The next morning I woke up early and went to the nearby Stop and Shop to get supplies for the next day. I’d put the ice packs into the room freezer the night before, and they were ready to go. We’d also bought some wine at a local store, so we added that to the cold cuts, bread and strawberries I purchased at the supermarket that morning.
We checked out of the hotel and took our hand baggage and cooler to the LIRR station to catch the ferry to Sayville, a nearby town where you take the ferries to Fire Island Pines, Cherry Grove and Sunken Forest. We grabbed a drink at their local bar and boarded the ferry, where we met our friend Marta. Once on Cherry Grove, Renata and Marta headed to “Tiffany’s” for a cup of coffee before we hit the sand.
The beach was more crowded than during earlier visits. There were a handful of nude folks there, but the majority was dressed. Jack would be saddened to see that nudity no longer abounds on Cherry Grove, but in the generation of social media I think not many people would be up to being full frontal on Twitter. A few groups were a bit obnoxious, including a couple listening to music on a large Bluetooth speaker that was quite annoying but overall the crowds were pretty respectful of their surroundings.
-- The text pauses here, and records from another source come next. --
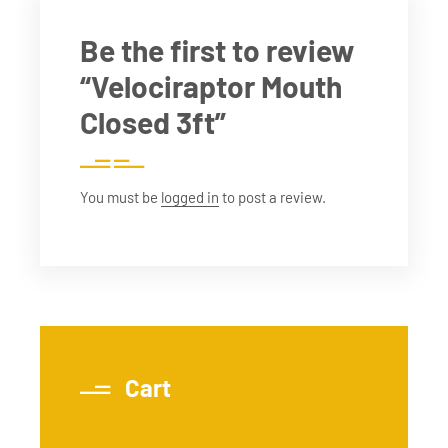
Be the first to review
“Velociraptor Mouth
Closed 3ft”
You must be
logged in
to post a review.
Cart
I was the only one to go into the water in our group, and it felt great. The temperature is the best in late summer, when the water is much warmer and inviting. The undertow was a bit brutal, but I managed fine and returned to our towel after a few minutes. Once the sun started to get cooler, we headed to one of the bars for a quick drink and took the ferry back home.
I still want to go to Fire Island before the end of September, but I feel it’s a bit unlikely even with the extended ferry schedule. It is always a fantastic experience to be there, and every time I look back as the boat makes its way back to the mainland during late summer my heart breaks a little, because it’s a long wait until Memorial Day.
Our cocktail recipe for this week comes from the Kismet Inn —
- 1 part dark rum
- 1 part amaretto
- 2 parts pineapple juice
- 1 part cream of coconut
- Splash of milk (optional)
” Blend it all, top your drink with high-proof rum (like Bacardi 151) , and you will be ready to enjoy life as it is enjoyed on Fire Island – drunkenly.”